Articles - Advanced Clustering

Fuzzy C-Means Clustering Algorithm

In our previous article, we described the basic concept of fuzzy clustering and we showed how to compute fuzzy clustering. In this current article, we’ll present the fuzzy c-means clustering algorithm, which is very similar to the k-means algorithm and the aim is to minimize the objective function defined as follow:

\[ \sum\limits_{j=1}^k \sum\limits_{x_i \in C_j} u_{ij}^m (x_i - \mu_j)^2 \]

Where,

  • \(u_{ij}\) is the degree to which an observation \(x_i\) belongs to a cluster \(c_j\)
  • \(\mu_j\) is the center of the cluster j
  • \(u_{ij}\) is the degree to which an observation \(x_i\) belongs to a cluster \(c_j\)
  • \(m\) is the fuzzifier.

It can be seen that, FCM differs from k-means by using the membership values \(u_{ij}\) and the fuzzifier \(m\).

The variable \(u_{ij}^m\) is defined as follow:

\[ u_{ij}^m = \frac{1}{\sum\limits_{l=1}^k \left( \frac{| x_i - c_j |}{| x_i - c_k |}\right)^{\frac{2}{m-1}}} \]

The degree of belonging, \(u_{ij}\), is linked inversely to the distance from x to the cluster center.

The parameter \(m\) is a real number greater than 1 (\(1.0 < m < \infty\)) and it defines the level of cluster fuzziness.
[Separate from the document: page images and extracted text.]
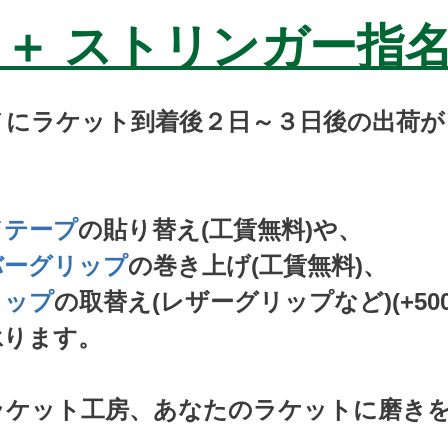
＋ ストリンガー指
ノにラケット到着後２日～３日後の出荷が
、
ドテープ
の貼り替え(工賃無料)や、
バーグリップ
の巻き上げ(工賃無料)、
リップ
の取替え(レザーグリップなど)(+500
承ります。
ラケット工房、あなたのラケットに磨き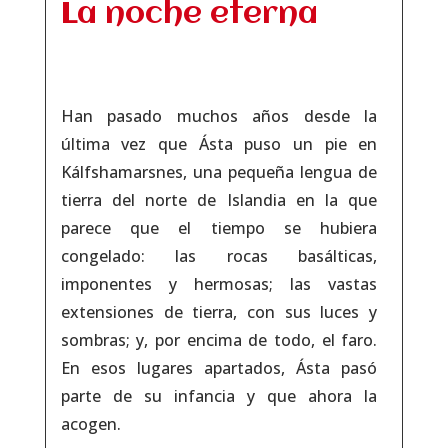
La noche eterna
Han pasado muchos años desde la
última vez que Ásta puso un pie en
Kálfshamarsnes, una pequeña lengua de
tierra del norte de Islandia en la que
parece que el tiempo se hubiera
congelado: las rocas basálticas,
imponentes y hermosas; las vastas
extensiones de tierra, con sus luces y
sombras; y, por encima de todo, el faro.
En esos lugares apartados, Ásta pasó
parte de su infancia y que ahora la
acogen.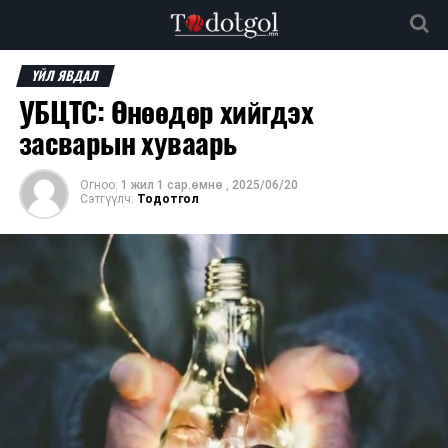
ҮЙЛ ЯВДАЛ
УБЦТС: Өнөөдөр хийгдэх
засварын хуваарь
Огноо:
1 жил 1 сар.өмнө
,
2025/06/20
Сэтгүүлч:
Тодотгол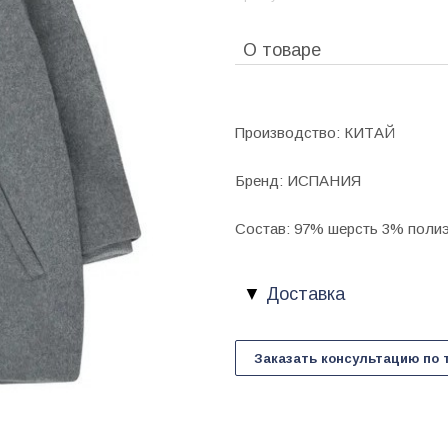
О товаре
Производство: КИТАЙ
Бренд: ИСПАНИЯ
Состав: 97% шерсть 3% поли
Доставка
Заказать консультацию по 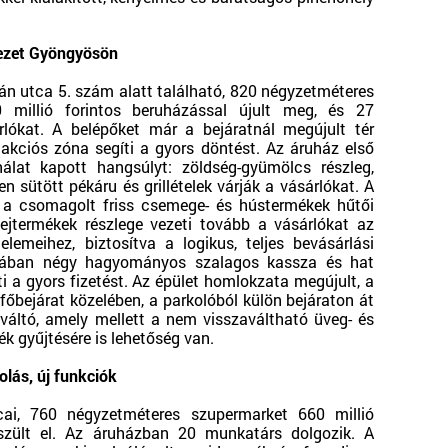
yezet Gyöngyösön
n utca 5. szám alatt található, 820 négyzetméteres
 millió forintos beruházással újult meg, és 27
lókat. A belépőket már a bejáratnál megújult tér
ó akciós zóna segíti a gyors döntést. Az áruház első
álat kapott hangsúlyt: zöldség-gyümölcs részleg,
n sütött pékáru és grillételek várják a vásárlókat. A
n a csomagolt friss csemege- és hústermékek hűtői
tejtermékek részlege vezeti tovább a vásárlókat az
elemeihez, biztosítva a logikus, teljes bevásárlási
ónában négy hagyományos szalagos kassza és hat
i a gyors fizetést. Az épület homlokzata megújult, a
A főbejárat közelében, a parkolóból külön bejáraton át
váltó, amely mellett a nem visszaváltható üveg- és
ék gyűjtésére is lehetőség van.
lás, új funkciók
cai, 760 négyzetméteres szupermarket 660 millió
készült el. Az áruházban 20 munkatárs dolgozik. A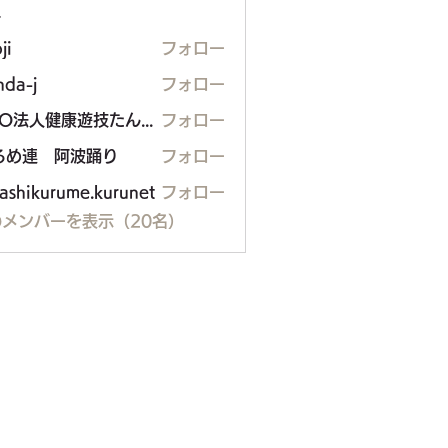
ー
ji
フォロー
nda-j
フォロー
NPO法人健康遊技たんぽぽ
フォロー
るめ連 阿波踊り
フォロー
ashikurume.kurunet
フォロー
メンバーを表示（20名）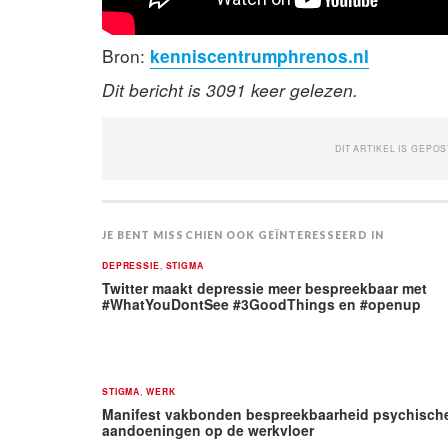
Bron:
kenniscentrumphrenos.nl
Dit bericht is 3091 keer gelezen.
DIT ARTIKEL IS GEPOS
JE BENT MISSCHIEN OOK GEÏNTERESSEERD IN
DEPRESSIE
,
STIGMA
Twitter maakt depressie meer bespreekbaar met
#WhatYouDontSee #3GoodThings en #openup
STIGMA
,
WERK
Manifest vakbonden bespreekbaarheid psychisch
aandoeningen op de werkvloer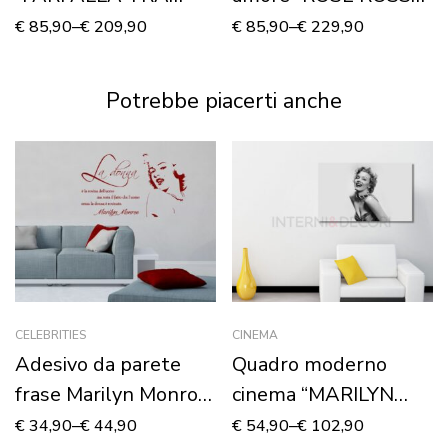
DECORI” – Stampa su
E CUORE” – Stampa
€
85,90
–
€
209,90
€
85,90
–
€
229,90
tela
su tela
Potrebbe piacerti anche
CELEBRITIES
CINEMA
Adesivo da parete
Quadro moderno
frase Marilyn Monroe
cinema “MARILYN
“LA DONNA È LA
MONROE” – Stampa
€
34,90
–
€
44,90
€
54,90
–
€
102,90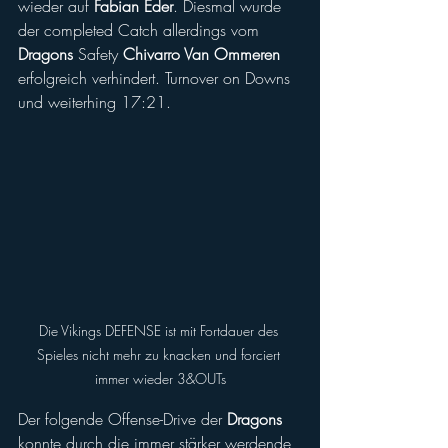
wieder auf 
Fabian Eder
. Diesmal wurde 
der completed Catch allerdings vom 
Dragons
 Safety
 Chivarro Van Ommeren
erfolgreich verhindert. Turnover on Downs 
und weiterhing 17:21.
Die Vikings DEFENSE ist mit Fortdauer des 
Spieles nicht mehr zu knacken und forciert 
immer wieder 3&OUTs
Der folgende Offense-Drive der 
Dragons
konnte durch die immer stärker werdende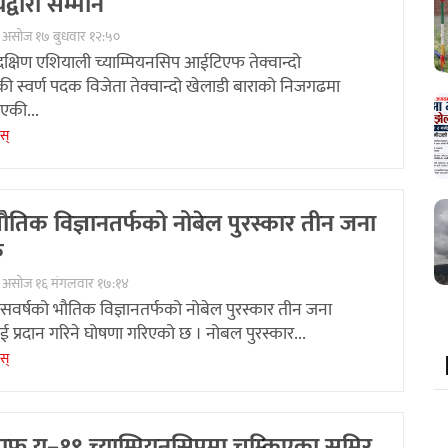
द्वारा सम्मान
 असोज १७ बुधवार १२:५०
दक्षिण एशियाली च्याम्पियनसिप आईटिएफ तेक्वान्दो
ाकी स्वर्ण पदक विजेता तेक्वान्दो खेलाडी बाराको निजगढमा
एकी...
ेस्
 भौतिक विज्ञानतर्फको नोबेल पुरस्कार तीन जना
क
० असोज १६ मंगलवार १७:१४
सवर्षको भौतिक विज्ञानतर्फको नोबेल पुरस्कार तीन जना
ई प्रदान गरिने घोषणा गरिएको छ । नोबल पुरस्कार...
ेस्
ाफ यू–१९ च्याम्पियनसिपमा चम्किएका समिर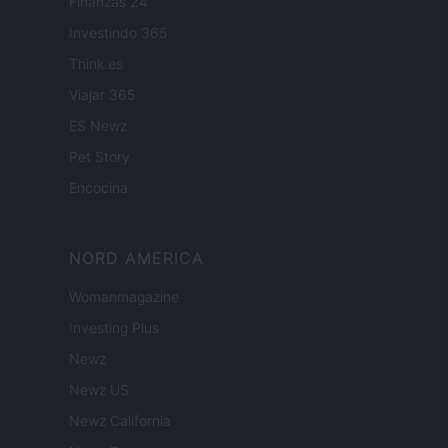
Finanzas 24
Investindo 365
Think.es
Viajar 365
ES Newz
Pet Story
Encocina
NORD AMERICA
Womanmagazine
Investing Plus
Newz
Newz US
Newz California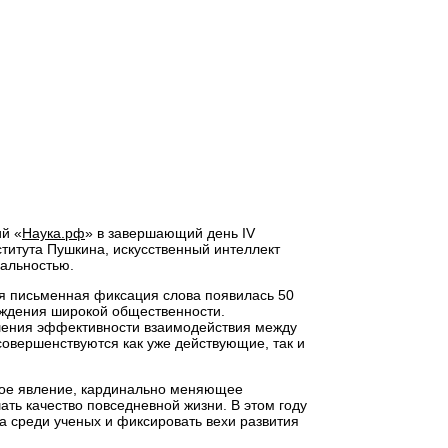
ий «
Наука.рф
» в завершающий день IV
титута Пушкина, искусственный интеллект
уальностью.
вая письменная фиксация слова появилась 50
суждения широкой общественности.
ышения эффективности взаимодействия между
совершенствуются как уже действующие, так и
ьное явление, кардинально меняющее
ть качество повседневной жизни. В этом году
а среди ученых и фиксировать вехи развития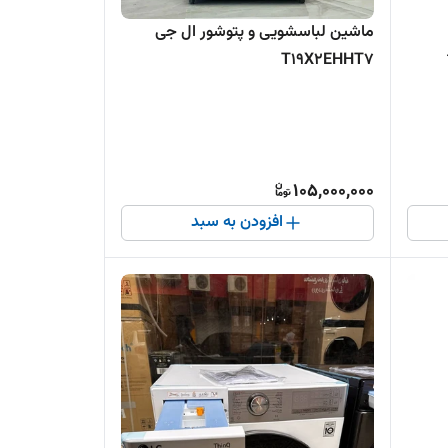
ماشین لباسشویی و پتوشور ال جی
T19X2EHHT7
105,000,000
افزودن به سبد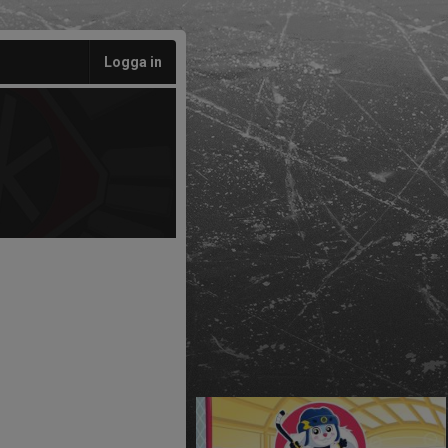
Logga in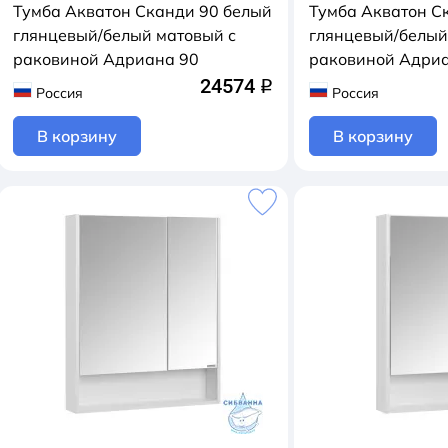
Тумба Акватон Сканди 90 белый
Тумба Акватон С
глянцевый/белый матовый с
глянцевый/белый
раковиной Адриана 90
раковиной Адри
24574
q
Россия
Россия
В корзину
В корзину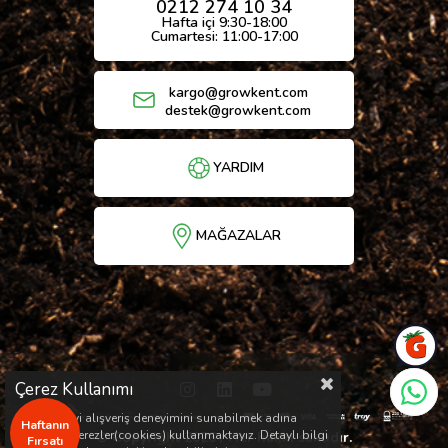
0212 274 10 34
Hafta içi 9:30-18:00
Cumartesi: 11:00-17:00
kargo@growkent.com
destek@growkent.com
YARDIM
MAĞAZALAR
Çerez Kullanımı
Sizlere en iyi alışveriş deneyimini sunabilmek adına
Haftanın
sitemizde çerezler(cookies) kullanmaktayız. Detaylı bilgi
© Copyright 2026 / Her hakkı saklıdır.
Fırsatı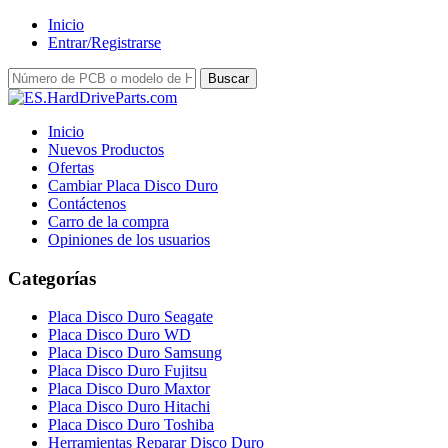
Inicio
Entrar/Registrarse
Inicio
Nuevos Productos
Ofertas
Cambiar Placa Disco Duro
Contáctenos
Carro de la compra
Opiniones de los usuarios
Categorías
Placa Disco Duro Seagate
Placa Disco Duro WD
Placa Disco Duro Samsung
Placa Disco Duro Fujitsu
Placa Disco Duro Maxtor
Placa Disco Duro Hitachi
Placa Disco Duro Toshiba
Herramientas Reparar Disco Duro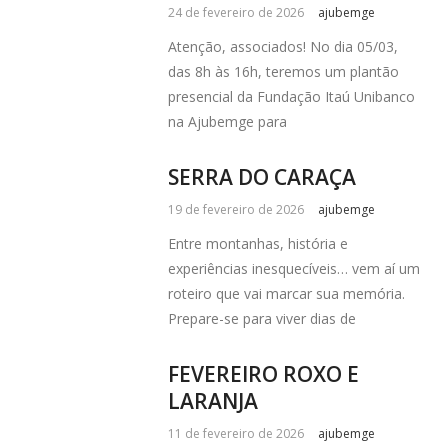
24 de fevereiro de 2026
ajubemge
Atenção, associados! No dia 05/03,
das 8h às 16h, teremos um plantão
presencial da Fundação Itaú Unibanco
na Ajubemge para
SERRA DO CARAÇA
19 de fevereiro de 2026
ajubemge
Entre montanhas, história e
experiências inesquecíveis… vem aí um
roteiro que vai marcar sua memória.
Prepare-se para viver dias de
FEVEREIRO ROXO E
LARANJA
11 de fevereiro de 2026
ajubemge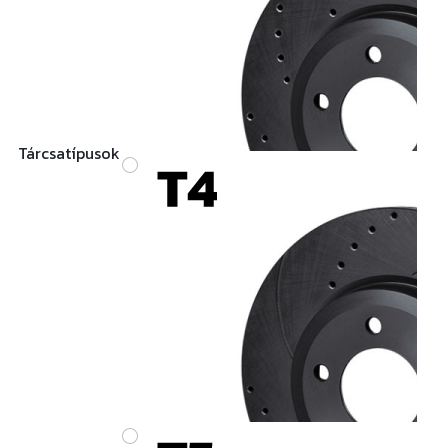
Tárcsatípusok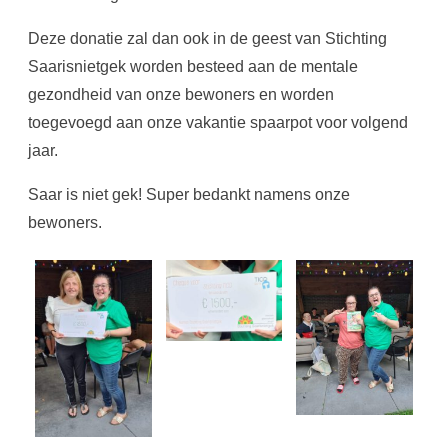
Deze donatie zal dan ook in de geest van Stichting
Saarisnietgek worden besteed aan de mentale
gezondheid van onze bewoners en worden
toegevoegd aan onze vakantie spaarpot voor volgend
jaar.
Saar is niet gek! Super bedankt namens onze
bewoners.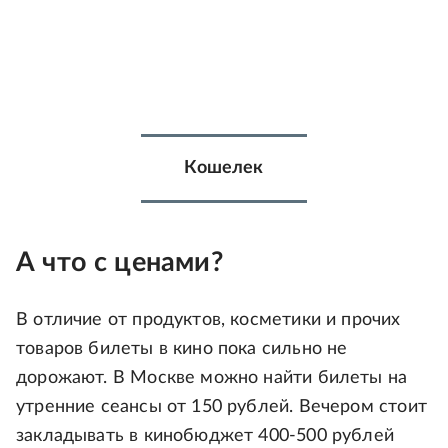
Кошелек
А что с ценами?
В отличие от продуктов, косметики и прочих
товаров билеты в кино пока сильно не
дорожают. В Москве можно найти билеты на
утренние сеансы от 150 рублей. Вечером стоит
закладывать в кинобюджет 400-500 рублей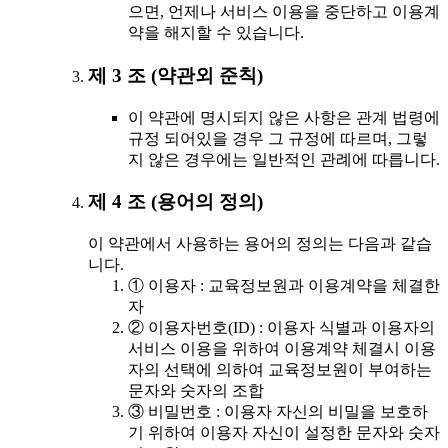
으면, 언제나 서비스 이용을 중단하고 이용계
약을 해지할 수 있습니다.
제 3 조 (약관외 준칙)
이 약관에 명시되지 않은 사항은 관계 법령에
규정 되어있을 경우 그 규정에 따르며, 그렇
지 않은 경우에는 일반적인 관례에 따릅니다.
제 4 조 (용어의 정의)
이 약관에서 사용하는 용어의 정의는 다음과 같습
니다.
① 이용자 : 교육정보원과 이용계약을 체결한
자
② 이용자번호(ID) : 이용자 식별과 이용자의
서비스 이용을 위하여 이용계약 체결시 이용
자의 선택에 의하여 교육정보원이 부여하는
문자와 숫자의 조합
③ 비밀번호 : 이용자 자신의 비밀을 보호하
기 위하여 이용자 자신이 설정한 문자와 숫자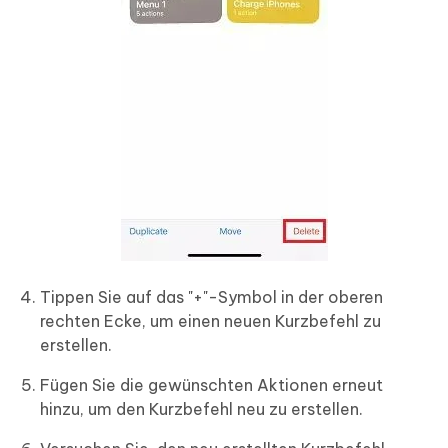
Tippen Sie auf das "+"-Symbol in der oberen
rechten Ecke, um einen neuen Kurzbefehl zu
erstellen.
Fügen Sie die gewünschten Aktionen erneut
hinzu, um den Kurzbefehl neu zu erstellen.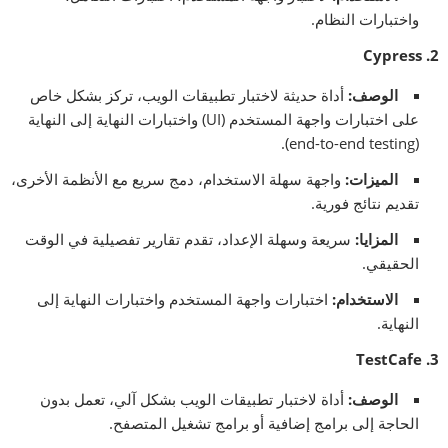
واختبارات النظام.
2. Cypress
الوصف
:
أداة حديثة لاختبار تطبيقات الويب، تركز بشكل خاص
على اختبارات واجهة المستخدم (UI) واختبارات النهاية إلى النهاية
(end-to-end testing).
الميزات
:
واجهة سهلة الاستخدام، دمج سريع مع الأنظمة الأخرى،
تقديم نتائج فورية.
المزايا
:
سريعة وسهلة الإعداد، تقدم تقارير تفصيلية في الوقت
الحقيقي.
الاستخدام
:
اختبارات واجهة المستخدم واختبارات النهاية إلى
النهاية.
3. TestCafe
الوصف
:
أداة لاختبار تطبيقات الويب بشكل آلي، تعمل بدون
الحاجة إلى برامج إضافية أو برامج تشغيل المتصفح.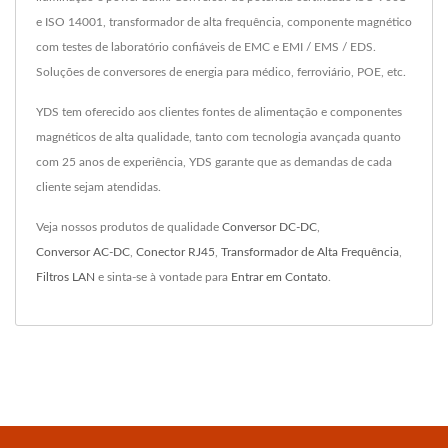
e ISO 14001, transformador de alta frequência, componente magnético
com testes de laboratório confiáveis de EMC e EMI / EMS / EDS.
Soluções de conversores de energia para médico, ferroviário, POE, etc.
YDS tem oferecido aos clientes fontes de alimentação e componentes
magnéticos de alta qualidade, tanto com tecnologia avançada quanto
com 25 anos de experiência, YDS garante que as demandas de cada
cliente sejam atendidas.
Veja nossos produtos de qualidade
Conversor DC-DC
,
Conversor AC-DC
,
Conector RJ45
,
Transformador de Alta Frequência
,
Filtros LAN
e sinta-se à vontade para
Entrar em Contato
.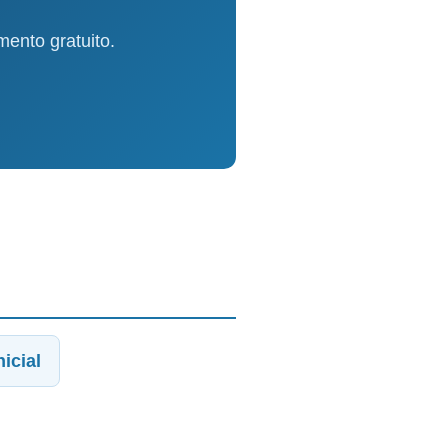
ento gratuito.
icial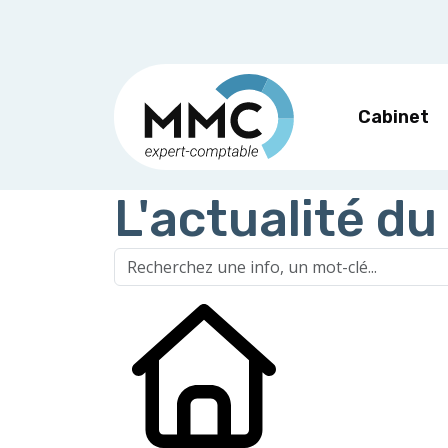
Cabinet
L'actualité du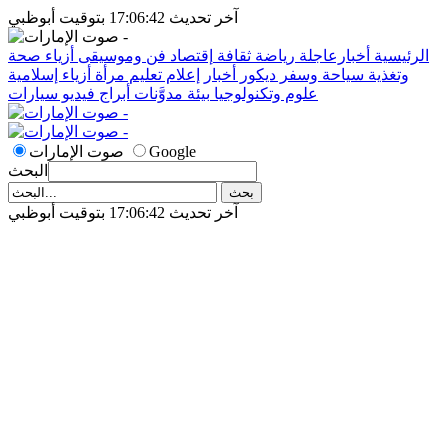
آخر تحديث 17:06:42 بتوقيت أبوظبي
الرئيسية
أخبارعاجلة
رياضة
ثقافة
إقتصاد
فن وموسيقى
أزياء
صحة
وتغذية
سياحة وسفر
ديكور
أخبار
إعلام
تعليم
مرأة
أزياء إسلامية
علوم وتكنولوجيا
بيئة
مدوَّنات
أبراج
فيديو
سيارات
Google
صوت الإمارات
البحث
آخر تحديث 17:06:42 بتوقيت أبوظبي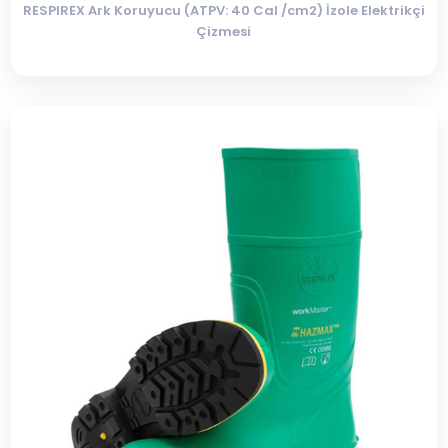
RESPIREX Ark Koruyucu (ATPV: 40 Cal /cm2) İzole Elektrikçi
Çizmesi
Note that, a value of \(m\) close to 1 gives a cluster solution which becomes increasingly similar to the solution of hard clustering such as k-means; whereas a value of \(m\) close to infinite leads to complete fuzzyness.

Note that, a good choice is to use m = 2.0 (Hathaway and Bezdek 2001).

In fuzzy clustering the centroid of a cluster is he mean of all points, weighted by their degree of belonging to the cluster:

\[ C_j = \frac{\sum\limits_{x \in C_j} u_{ij}^m x}{\sum\limits_{x \in C_j} u_{ij}^m} \]

Where,

  • \(C_j\) is the centroid of the cluster j
  • \(u_{ij}\) is the degree to which an observation \(x_i\) belongs to a cluster \(c_j\)

The algorithm of fuzzy clustering can be summarize as follow:

  1. Specify a number of clusters k (by the analyst)
  2. Assign randomly to each point coefficients for being in the clusters.
  3. Repeat until the maximum number of iterations (given by “maxit”) is reached, or when the algorithm has converged (that is, the coefficients’ change between two iterations is no more than \(\epsilon\), the given sensitivity threshold):
    • Compute the centroid for each cluster, using the formula above.
    • For each point, compute its coefficients of being in the clusters, using the formula above.

The algorithm minimizes intra-cluster variance as well, but has the same problems as k-means; the minimum is a local minimum, and the results depend on the initial choice of weights. Hence, different initializations may lead to different results.

Using a mixture of Gaussians along with the expectation-maximization algorithm is a more statistically formalized method which includes some of these ideas: partial membership in classes.